David Letterman’s farewell show on NBC in the summer of 1993 had one sit down guest, Tom Hanks, who gave an incredible comical interview, perhaps highlighted by his digression on old Elvis movies, of which he’s a fan. He indicated that “Viva Las Vegas” had been his favorite Elvis movie until he saw “Roustabout”, which rocketed to the top spot, and which I found interesting because my two favorite Elvis movies would be exactly reversed. As it happens, both films were released in 1964, six months apart, and each one, in its own way, inhabits the disparate nature of his cinematic oeuvre. The former is emblematic of his sixties output, the travelogue films, as they are sometimes called, commissioned by producer Hal Wallis as fluffy movie star vehicles in exotic locales.
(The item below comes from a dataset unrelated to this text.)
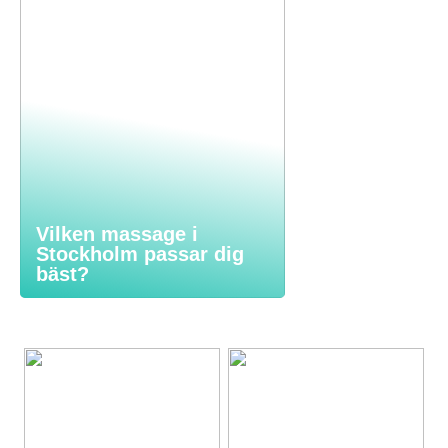
Vilken massage i
Stockholm passar dig
bäst?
And even if that’s all “Viva” is, it’s still his best movie star vehicle, with some great songs and set pieces and legit molten lava chemistry with Ann-Margret. The latter, on the other hand, was an attempt to re-create the rebellious spark of the Elvis movies from the 50’s. But whereas that spark in the 50’s was more a product of youthful swagger, in “Roustabout” it is brewed with anger.
His character, Charlie Rogers, is written as an orphan, which has aroused the anger, which is conveyed in the opening scene where, making his living as a musical performer, he is confronted by a few bratty college kids representing the pretensions of polite society for which Charlie Rogers has no time. “I’ve seen more action in a zoo,” says one brat. “From which side of the cage, pal?” demands Charlie, which is one of the all-time Elvis movie comebacks. This leads to a brawl which lands Charlie in jail before he gets sprung by a waitress at the club where he plays, though if she thinks this’ll curry favor, she’s wrong. “Just because you bailed me out doesn’t mean you own me,” he intones, a shot that was probably aimed at Wallis and Colonel Tom Parker more than the actual character.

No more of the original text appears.